Première étape des Pyrénées ! Après onze jours de course, les coureurs arrivent enfin dans un massif de très haute montagne avec cette étape entre Toulouse et Bagnères-de-Bigorre (209,5km). Au programme, une première partie d'étape plate avant deux cols de première catégorie et la redescente vers l'arrivée.

L’échappée ira-t-elle au bout ?

Il y a de fortes chances, oui ! Sur un parcours exigeant dans sa dernière partie avec deux cols de première catégorie, Peyresourde (13,2 km à 7%) puis la Hourquette d’Ancizan (9,9 km à 7,5%), c’est le profil idéal pour qu’un groupe se joue la victoire à la pédale. En revanche, les places parmi les fuyards seront dures à aller chercher puisque la première partie de l’étape est plate. Les grimpeurs devront se battre s’ils veulent pouvoir s’expliquer dans les ascensions. Si le groupe s’entend bien, il n’y aucune raison pour qu’il soit revu par le groupe des favoris.

Un favori va-t-il bouger ?

Ce groupe des favoris justement, peut-il être secoué par des attaques ? Pas sûr. Peyresourde et Ancizan sont des ascensions difficiles mais le sommet de la deuxième est placé à 30 kilomètres de l’arrivée. Surtout, la descente vers Bagnères-de-Bigorre est plus roulante que technique et ne devrait pas permettre de faire des écarts conséquents. Si attaque il y a, elle sera l’oeuvre de coureurs plus loin au général, et encore on imagine mal Ineos laisser des adversaires se remettre dans le jeu à moindre effort.

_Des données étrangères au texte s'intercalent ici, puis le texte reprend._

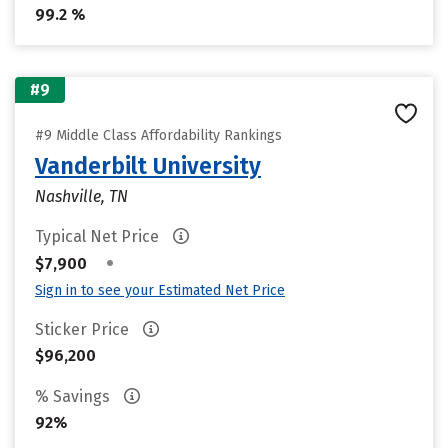
99.2 %
#9
#9 Middle Class Affordability Rankings
Vanderbilt University
Nashville, TN
Typical Net Price
•
$7,900
Sign in to see your Estimated Net Price
Sticker Price
$96,200
% Savings
92%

Wellens ou De Gendt, qui la Lotto-Soudal va-t-elle choisir pour le maillot à pois ?

Le premier à 43 points, le second 37, Lotto-Soudal mène la danse au classement de la montagne avec Tim Wellens et Thomas De Gendt. Seulement à force de jouer avec deux coureurs, l’équipe belge pourrait bien se tirer une balle dans le pied. Faut-il choisir ? Sans doute. Mais qui ? Plutôt Thomas De Gendt qui a un profil plus grimpeur et baroudeur que son coéquipier. Si le vainqueur de Saint-Etienne veut se parer de pois à Paris, il a intérêt à prendre de l’avance sur les vrais grimpeurs.